La comtesse regagna ses appartements, et Saint-Preuil conduisit Henri à la chambre de mademoiselle Fouquet.

Le cœur du jeune marin battait avec force au souvenir de la gentille enfant qu’il avait députée, pour ainsi dire, à son père, afin de pénétrer et de fondre la couche épaisse sous laquelle devait se cacher son cœur en ne la retrouvant plus sous le même toit que lui, le découragement l’avait accablé. Depuis la disparition de Paquette, Leclerc s’était renfermé, vis-à-vis de lui, dans le plus froid des silences. Poursuivi, contraint de fuir, il ne songeait guère qu’à sa propre sûreté. L’aigreur de ses manières comblait l’amertume de Henri, mais à la vue de son père captif, il avait tout oublié.
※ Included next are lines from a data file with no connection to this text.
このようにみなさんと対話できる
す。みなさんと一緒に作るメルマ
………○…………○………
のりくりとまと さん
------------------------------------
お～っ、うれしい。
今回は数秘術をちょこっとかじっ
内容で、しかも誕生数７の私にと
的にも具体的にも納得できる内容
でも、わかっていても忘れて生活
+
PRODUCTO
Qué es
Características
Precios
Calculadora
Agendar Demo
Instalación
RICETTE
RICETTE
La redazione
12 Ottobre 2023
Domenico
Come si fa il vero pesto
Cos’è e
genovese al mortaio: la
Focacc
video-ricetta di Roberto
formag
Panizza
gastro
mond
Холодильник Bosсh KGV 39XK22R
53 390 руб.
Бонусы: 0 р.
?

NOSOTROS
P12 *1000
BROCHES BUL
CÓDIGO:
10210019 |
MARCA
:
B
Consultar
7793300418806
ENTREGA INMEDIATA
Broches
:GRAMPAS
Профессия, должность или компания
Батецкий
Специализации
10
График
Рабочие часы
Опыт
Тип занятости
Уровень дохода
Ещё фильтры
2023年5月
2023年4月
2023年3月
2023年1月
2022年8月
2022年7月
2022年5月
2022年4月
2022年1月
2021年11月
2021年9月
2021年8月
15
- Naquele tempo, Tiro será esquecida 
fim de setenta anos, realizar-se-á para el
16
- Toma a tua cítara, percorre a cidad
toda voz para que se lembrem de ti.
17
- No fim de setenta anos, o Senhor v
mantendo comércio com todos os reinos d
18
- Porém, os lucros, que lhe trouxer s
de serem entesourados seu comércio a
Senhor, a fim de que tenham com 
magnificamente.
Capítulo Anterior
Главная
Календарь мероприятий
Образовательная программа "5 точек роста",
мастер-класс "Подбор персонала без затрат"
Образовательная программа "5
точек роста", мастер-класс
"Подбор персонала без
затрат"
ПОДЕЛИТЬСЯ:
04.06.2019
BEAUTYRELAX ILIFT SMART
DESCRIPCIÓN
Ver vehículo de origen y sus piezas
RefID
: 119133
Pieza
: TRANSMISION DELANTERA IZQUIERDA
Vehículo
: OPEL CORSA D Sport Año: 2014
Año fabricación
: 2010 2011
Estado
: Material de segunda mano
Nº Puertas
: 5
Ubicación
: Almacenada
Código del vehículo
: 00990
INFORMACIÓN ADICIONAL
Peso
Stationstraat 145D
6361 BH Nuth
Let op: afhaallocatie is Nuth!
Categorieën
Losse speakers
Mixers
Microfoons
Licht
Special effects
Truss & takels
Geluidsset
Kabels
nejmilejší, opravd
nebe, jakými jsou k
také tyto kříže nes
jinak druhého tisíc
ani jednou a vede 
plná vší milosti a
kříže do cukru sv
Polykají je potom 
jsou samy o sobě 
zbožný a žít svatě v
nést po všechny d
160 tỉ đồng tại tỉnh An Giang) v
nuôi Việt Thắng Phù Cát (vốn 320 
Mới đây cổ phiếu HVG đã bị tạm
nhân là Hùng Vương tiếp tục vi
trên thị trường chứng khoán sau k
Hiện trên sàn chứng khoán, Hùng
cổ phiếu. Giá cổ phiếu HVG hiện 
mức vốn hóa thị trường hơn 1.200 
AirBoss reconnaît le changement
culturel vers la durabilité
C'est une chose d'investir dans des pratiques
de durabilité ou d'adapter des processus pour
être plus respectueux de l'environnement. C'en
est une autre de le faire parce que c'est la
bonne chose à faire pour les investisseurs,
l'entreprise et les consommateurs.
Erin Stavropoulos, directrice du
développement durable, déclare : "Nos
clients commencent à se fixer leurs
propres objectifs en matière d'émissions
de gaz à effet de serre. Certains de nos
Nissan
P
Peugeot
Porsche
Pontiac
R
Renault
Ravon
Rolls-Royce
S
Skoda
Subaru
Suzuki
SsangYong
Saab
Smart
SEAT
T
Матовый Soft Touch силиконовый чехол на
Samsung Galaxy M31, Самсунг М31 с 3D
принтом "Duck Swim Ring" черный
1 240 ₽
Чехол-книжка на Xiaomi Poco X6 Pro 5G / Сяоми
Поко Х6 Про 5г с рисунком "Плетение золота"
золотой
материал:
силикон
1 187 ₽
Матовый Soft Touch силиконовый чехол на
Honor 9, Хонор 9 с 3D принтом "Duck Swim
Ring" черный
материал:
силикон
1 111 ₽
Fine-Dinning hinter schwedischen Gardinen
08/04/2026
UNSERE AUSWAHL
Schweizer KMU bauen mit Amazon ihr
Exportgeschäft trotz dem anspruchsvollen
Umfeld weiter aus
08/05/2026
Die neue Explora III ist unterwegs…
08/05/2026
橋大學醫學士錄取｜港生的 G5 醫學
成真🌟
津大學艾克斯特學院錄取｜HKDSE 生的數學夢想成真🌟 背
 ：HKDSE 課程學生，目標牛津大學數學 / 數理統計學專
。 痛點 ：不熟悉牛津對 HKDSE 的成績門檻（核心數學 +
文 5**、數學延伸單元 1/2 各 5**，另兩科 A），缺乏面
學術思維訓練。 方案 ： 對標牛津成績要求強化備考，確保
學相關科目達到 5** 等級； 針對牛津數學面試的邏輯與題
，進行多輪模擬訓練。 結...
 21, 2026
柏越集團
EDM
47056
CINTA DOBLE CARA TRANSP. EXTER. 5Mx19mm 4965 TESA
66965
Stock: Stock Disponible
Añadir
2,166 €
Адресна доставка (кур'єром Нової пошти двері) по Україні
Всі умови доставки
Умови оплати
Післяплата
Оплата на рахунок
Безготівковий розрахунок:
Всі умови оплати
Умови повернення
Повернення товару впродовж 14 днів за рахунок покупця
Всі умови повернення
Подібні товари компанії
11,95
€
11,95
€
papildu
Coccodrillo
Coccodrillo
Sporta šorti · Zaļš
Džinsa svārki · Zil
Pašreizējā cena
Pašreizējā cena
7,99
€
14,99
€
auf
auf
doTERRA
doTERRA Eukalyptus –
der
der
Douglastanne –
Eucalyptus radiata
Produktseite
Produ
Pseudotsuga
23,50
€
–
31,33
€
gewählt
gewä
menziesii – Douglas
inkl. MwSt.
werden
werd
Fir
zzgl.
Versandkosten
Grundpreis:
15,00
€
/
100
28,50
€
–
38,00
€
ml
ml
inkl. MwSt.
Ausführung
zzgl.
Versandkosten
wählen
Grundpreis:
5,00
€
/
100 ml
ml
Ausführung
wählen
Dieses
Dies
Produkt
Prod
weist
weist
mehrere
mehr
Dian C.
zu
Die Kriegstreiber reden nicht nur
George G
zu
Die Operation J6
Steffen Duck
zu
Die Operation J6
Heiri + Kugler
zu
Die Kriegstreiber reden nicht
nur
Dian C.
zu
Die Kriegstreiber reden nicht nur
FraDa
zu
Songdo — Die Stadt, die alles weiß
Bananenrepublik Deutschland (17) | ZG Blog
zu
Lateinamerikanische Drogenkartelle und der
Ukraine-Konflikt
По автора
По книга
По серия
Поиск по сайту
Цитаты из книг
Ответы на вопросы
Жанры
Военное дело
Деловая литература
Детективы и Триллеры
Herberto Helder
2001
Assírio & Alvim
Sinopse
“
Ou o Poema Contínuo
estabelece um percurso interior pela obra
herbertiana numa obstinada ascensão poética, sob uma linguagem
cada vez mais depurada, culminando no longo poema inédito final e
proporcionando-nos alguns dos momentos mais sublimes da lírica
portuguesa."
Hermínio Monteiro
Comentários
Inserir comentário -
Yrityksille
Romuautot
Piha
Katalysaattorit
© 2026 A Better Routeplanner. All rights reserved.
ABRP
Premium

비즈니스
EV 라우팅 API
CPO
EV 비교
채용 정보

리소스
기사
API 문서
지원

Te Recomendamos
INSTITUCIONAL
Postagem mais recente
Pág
— Mademoiselle, dit-il avec une voix entrecoupée de sanglots, dès qu’il se vit seul près de la belle enfant que Saint-Preuil venait d’arracher à son sommeil ; excuserez-vous un malheureux pour lequel la vie n’est plus rien du moment que celle de son père est en danger ? La calomnie est venue s’abattre en un jour sur le toit paisible qui vous avait abritée ; mon père est en prison, et j’ignore pour quel crime. Vous savez peut-être la cause de cette soudaine arrestation ; mon père vous aurait-il dit…

— Rien, monsieur, absolument rien qui puisse vous diriger dans vos démarches, se hâta de répondre mademoiselle Fouquet avec un trouble égal au moins à celui de Henri ; aussi me trouvé-je en ce moment bien à plaindre. Moi qui voudrais tant vous secourir, moi qui vous avais promis de vous aider comme un frère ! Henri, croyez-le, ce n’est qu’avec chagrin que j’ai quitté la maison de votre père, mais il le fallait, oui, j’ai dû fuir.

— Et cette fuite, Paquette, m’a plongé bientôt dans l’amertume, les larmes. Vous étiez mon seul espoir, et qui sait si votre présence n’eût pas empêché cet acte odieux de s’accomplir ? Oh ! je devais être malheureux, vous nous quittiez !

— Il ne faut pas croire que vous seul soyez malheureux.